Listed records:
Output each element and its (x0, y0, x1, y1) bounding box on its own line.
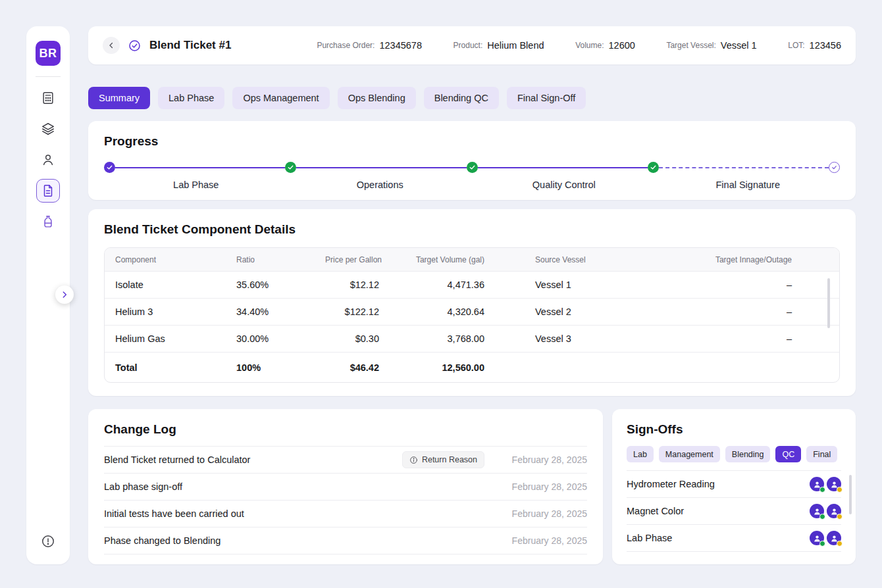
col-price-per-gallon: Price per Gallon (315, 255, 389, 264)
entry-text: Initial tests have been carried out (104, 508, 244, 519)
sign-off-avatars (810, 477, 841, 491)
ticket-header: Blend Ticket #1 Purchase Order: 12345678… (88, 26, 856, 64)
component-details-title: Blend Ticket Component Details (104, 222, 840, 237)
cell-source-vessel: Vessel 3 (494, 333, 692, 344)
field-value: 123456 (810, 40, 841, 51)
back-button[interactable] (103, 37, 120, 54)
step-label-operations: Operations (288, 180, 473, 190)
signer-avatar[interactable] (810, 477, 824, 491)
signer-avatar[interactable] (810, 504, 824, 518)
step-connector (478, 167, 648, 168)
return-reason-label: Return Reason (422, 455, 477, 464)
tab-blending-qc[interactable]: Blending QC (424, 87, 499, 109)
info-icon (409, 456, 418, 464)
change-log-entry: Phase changed to Blending February 28, 2… (104, 527, 587, 554)
col-target-volume: Target Volume (gal) (389, 255, 494, 264)
sidebar-expand-button[interactable] (55, 285, 74, 304)
sidebar-item-vessels[interactable] (36, 210, 60, 233)
sign-off-label: Magnet Color (627, 506, 684, 516)
filter-qc[interactable]: QC (775, 446, 801, 462)
chevron-left-icon (107, 41, 116, 50)
sign-off-item: Magnet Color (627, 498, 841, 525)
sign-offs-scrollbar[interactable] (849, 475, 852, 514)
step-node-qc-done (648, 162, 659, 173)
field-label: Product: (454, 41, 483, 50)
step-node-lab-done (285, 162, 296, 173)
table-row: Isolate 35.60% $12.12 4,471.36 Vessel 1 … (105, 272, 839, 299)
cell-total-label: Total (105, 362, 226, 373)
cell-volume: 4,471.36 (389, 280, 494, 290)
document-icon (41, 184, 55, 198)
sidebar-item-layers[interactable] (36, 117, 60, 141)
status-badge-approved (819, 487, 825, 493)
signer-avatar[interactable] (810, 531, 824, 545)
layers-icon (41, 122, 55, 136)
step-node-final-pending (829, 162, 840, 173)
entry-date: February 28, 2025 (502, 481, 587, 492)
chevron-right-icon (60, 290, 69, 299)
tab-ops-blending[interactable]: Ops Blending (338, 87, 416, 109)
tab-lab-phase[interactable]: Lab Phase (158, 87, 224, 109)
sign-off-list: Hydrometer Reading Magnet Color (627, 470, 841, 552)
page-title: Blend Ticket #1 (149, 39, 231, 52)
progress-card: Progress Lab Phase Operations Quality Co… (88, 121, 856, 200)
tab-summary[interactable]: Summary (88, 87, 150, 109)
field-label: Purchase Order: (317, 41, 375, 50)
progress-stepper (104, 162, 840, 173)
col-source-vessel: Source Vessel (494, 255, 692, 264)
cell-source-vessel: Vessel 1 (494, 280, 692, 290)
cell-total-ratio: 100% (226, 362, 315, 373)
table-row: Helium 3 34.40% $122.12 4,320.64 Vessel … (105, 299, 839, 326)
filter-blending[interactable]: Blending (725, 446, 771, 462)
change-log-card: Change Log Blend Ticket returned to Calc… (88, 409, 603, 564)
field-value: Vessel 1 (721, 40, 757, 51)
entry-text: Lab phase sign-off (104, 481, 182, 492)
status-badge-approved (819, 541, 825, 547)
field-label: LOT: (788, 41, 804, 50)
change-log-entry: Initial tests have been carried out Febr… (104, 501, 587, 527)
table-scrollbar[interactable] (827, 278, 830, 328)
entry-text: Blend Ticket returned to Calculator (104, 454, 250, 465)
cell-price: $122.12 (315, 306, 389, 317)
field-purchase-order: Purchase Order: 12345678 (317, 40, 422, 51)
signer-avatar[interactable] (827, 531, 841, 545)
entry-text: Phase changed to Blending (104, 535, 220, 546)
field-value: 12600 (609, 40, 635, 51)
component-details-card: Blend Ticket Component Details Component… (88, 209, 856, 396)
sign-off-filters: Lab Management Blending QC Final (627, 446, 841, 462)
cell-component: Helium Gas (105, 333, 226, 344)
filter-lab[interactable]: Lab (627, 446, 654, 462)
tab-ops-management[interactable]: Ops Management (232, 87, 329, 109)
filter-final[interactable]: Final (806, 446, 837, 462)
sign-offs-card: Sign-Offs Lab Management Blending QC Fin… (612, 409, 856, 564)
sidebar-nav (36, 86, 60, 233)
entry-date: February 28, 2025 (502, 535, 587, 546)
return-reason-button[interactable]: Return Reason (402, 451, 484, 468)
signer-avatar[interactable] (827, 477, 841, 491)
field-product: Product: Helium Blend (454, 40, 544, 51)
step-node-start-done (104, 162, 115, 173)
filter-management[interactable]: Management (659, 446, 720, 462)
app-logo: BR (36, 41, 61, 66)
sign-off-avatars (810, 504, 841, 518)
calculator-icon (41, 91, 55, 105)
sidebar-item-blend-tickets[interactable] (36, 179, 60, 203)
cell-ratio: 30.00% (226, 333, 315, 344)
field-value: 12345678 (379, 40, 422, 51)
signer-avatar[interactable] (827, 504, 841, 518)
field-label: Volume: (575, 41, 604, 50)
alert-circle-icon (41, 534, 55, 549)
components-table: Component Ratio Price per Gallon Target … (104, 247, 840, 383)
cell-volume: 3,768.00 (389, 333, 494, 344)
cell-total-price: $46.42 (315, 362, 389, 373)
cell-component: Helium 3 (105, 306, 226, 317)
step-label-lab-phase: Lab Phase (104, 180, 288, 190)
status-badge-pending (837, 541, 843, 547)
tab-final-sign-off[interactable]: Final Sign-Off (507, 87, 586, 109)
field-volume: Volume: 12600 (575, 40, 635, 51)
sidebar-item-calculator[interactable] (36, 86, 60, 110)
sidebar-footer-alert[interactable] (41, 534, 55, 551)
field-lot: LOT: 123456 (788, 40, 841, 51)
sidebar-item-users[interactable] (36, 148, 60, 172)
table-total-row: Total 100% $46.42 12,560.00 (105, 353, 839, 382)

Action item:
Your copy of the data should match it exactly, apart from the images, which are omitted.

Solution to the problem:
Output each element and its (x0, y0, x1, y1) bounding box on its own line.
col-price-per-gallon: Price per Gallon (315, 255, 389, 264)
entry-text: Initial tests have been carried out (104, 508, 244, 519)
sign-off-avatars (810, 477, 841, 491)
ticket-header: Blend Ticket #1 Purchase Order: 12345678… (88, 26, 856, 64)
component-details-title: Blend Ticket Component Details (104, 222, 840, 237)
cell-source-vessel: Vessel 3 (494, 333, 692, 344)
field-value: 123456 (810, 40, 841, 51)
back-button[interactable] (103, 37, 120, 54)
step-label-operations: Operations (288, 180, 473, 190)
signer-avatar[interactable] (810, 477, 824, 491)
signer-avatar[interactable] (810, 504, 824, 518)
step-connector (478, 167, 648, 168)
return-reason-label: Return Reason (422, 455, 477, 464)
tab-blending-qc[interactable]: Blending QC (424, 87, 499, 109)
info-icon (409, 456, 418, 464)
change-log-entry: Phase changed to Blending February 28, 2… (104, 527, 587, 554)
col-target-volume: Target Volume (gal) (389, 255, 494, 264)
sidebar-expand-button[interactable] (55, 285, 74, 304)
sidebar-item-vessels[interactable] (36, 210, 60, 233)
sign-off-label: Magnet Color (627, 506, 684, 516)
filter-qc[interactable]: QC (775, 446, 801, 462)
chevron-left-icon (107, 41, 116, 50)
sign-off-item: Magnet Color (627, 498, 841, 525)
sign-offs-scrollbar[interactable] (849, 475, 852, 514)
step-node-qc-done (648, 162, 659, 173)
field-label: Product: (454, 41, 483, 50)
step-node-lab-done (285, 162, 296, 173)
table-row: Isolate 35.60% $12.12 4,471.36 Vessel 1 … (105, 272, 839, 299)
cell-total-label: Total (105, 362, 226, 373)
cell-volume: 4,471.36 (389, 280, 494, 290)
document-icon (41, 184, 55, 198)
sidebar-item-layers[interactable] (36, 117, 60, 141)
status-badge-approved (819, 487, 825, 493)
signer-avatar[interactable] (810, 531, 824, 545)
layers-icon (41, 122, 55, 136)
step-node-final-pending (829, 162, 840, 173)
entry-date: February 28, 2025 (502, 481, 587, 492)
chevron-right-icon (60, 290, 69, 299)
tab-ops-blending[interactable]: Ops Blending (338, 87, 416, 109)
tab-lab-phase[interactable]: Lab Phase (158, 87, 224, 109)
sign-off-list: Hydrometer Reading Magnet Color (627, 470, 841, 552)
page-title: Blend Ticket #1 (149, 39, 231, 52)
progress-card: Progress Lab Phase Operations Quality Co… (88, 121, 856, 200)
tab-summary[interactable]: Summary (88, 87, 150, 109)
field-label: Purchase Order: (317, 41, 375, 50)
progress-stepper (104, 162, 840, 173)
col-source-vessel: Source Vessel (494, 255, 692, 264)
cell-source-vessel: Vessel 1 (494, 280, 692, 290)
cell-total-ratio: 100% (226, 362, 315, 373)
table-row: Helium 3 34.40% $122.12 4,320.64 Vessel … (105, 299, 839, 326)
filter-blending[interactable]: Blending (725, 446, 771, 462)
change-log-card: Change Log Blend Ticket returned to Calc… (88, 409, 603, 564)
field-value: Vessel 1 (721, 40, 757, 51)
entry-text: Lab phase sign-off (104, 481, 182, 492)
status-badge-approved (819, 541, 825, 547)
field-label: LOT: (788, 41, 804, 50)
change-log-entry: Initial tests have been carried out Febr… (104, 501, 587, 527)
table-scrollbar[interactable] (827, 278, 830, 328)
entry-text: Blend Ticket returned to Calculator (104, 454, 250, 465)
cell-price: $122.12 (315, 306, 389, 317)
field-purchase-order: Purchase Order: 12345678 (317, 40, 422, 51)
signer-avatar[interactable] (827, 531, 841, 545)
entry-text: Phase changed to Blending (104, 535, 220, 546)
field-value: 12600 (609, 40, 635, 51)
component-details-card: Blend Ticket Component Details Component… (88, 209, 856, 396)
sign-off-filters: Lab Management Blending QC Final (627, 446, 841, 462)
cell-component: Helium Gas (105, 333, 226, 344)
filter-lab[interactable]: Lab (627, 446, 654, 462)
tab-ops-management[interactable]: Ops Management (232, 87, 329, 109)
filter-final[interactable]: Final (806, 446, 837, 462)
sign-offs-card: Sign-Offs Lab Management Blending QC Fin… (612, 409, 856, 564)
sidebar-nav (36, 86, 60, 233)
entry-date: February 28, 2025 (502, 535, 587, 546)
return-reason-button[interactable]: Return Reason (402, 451, 484, 468)
signer-avatar[interactable] (827, 477, 841, 491)
field-product: Product: Helium Blend (454, 40, 544, 51)
step-node-start-done (104, 162, 115, 173)
filter-management[interactable]: Management (659, 446, 720, 462)
app-logo: BR (36, 41, 61, 66)
sign-off-avatars (810, 504, 841, 518)
calculator-icon (41, 91, 55, 105)
sidebar-item-blend-tickets[interactable] (36, 179, 60, 203)
cell-ratio: 30.00% (226, 333, 315, 344)
field-value: 12345678 (379, 40, 422, 51)
signer-avatar[interactable] (827, 504, 841, 518)
field-label: Volume: (575, 41, 604, 50)
alert-circle-icon (41, 534, 55, 549)
components-table: Component Ratio Price per Gallon Target … (104, 247, 840, 383)
cell-volume: 3,768.00 (389, 333, 494, 344)
cell-total-price: $46.42 (315, 362, 389, 373)
cell-component: Helium 3 (105, 306, 226, 317)
step-label-lab-phase: Lab Phase (104, 180, 288, 190)
status-badge-pending (837, 541, 843, 547)
tab-final-sign-off[interactable]: Final Sign-Off (507, 87, 586, 109)
field-volume: Volume: 12600 (575, 40, 635, 51)
sidebar-item-calculator[interactable] (36, 86, 60, 110)
sidebar-footer-alert[interactable] (41, 534, 55, 551)
field-lot: LOT: 123456 (788, 40, 841, 51)
sidebar-item-users[interactable] (36, 148, 60, 172)
table-total-row: Total 100% $46.42 12,560.00 (105, 353, 839, 382)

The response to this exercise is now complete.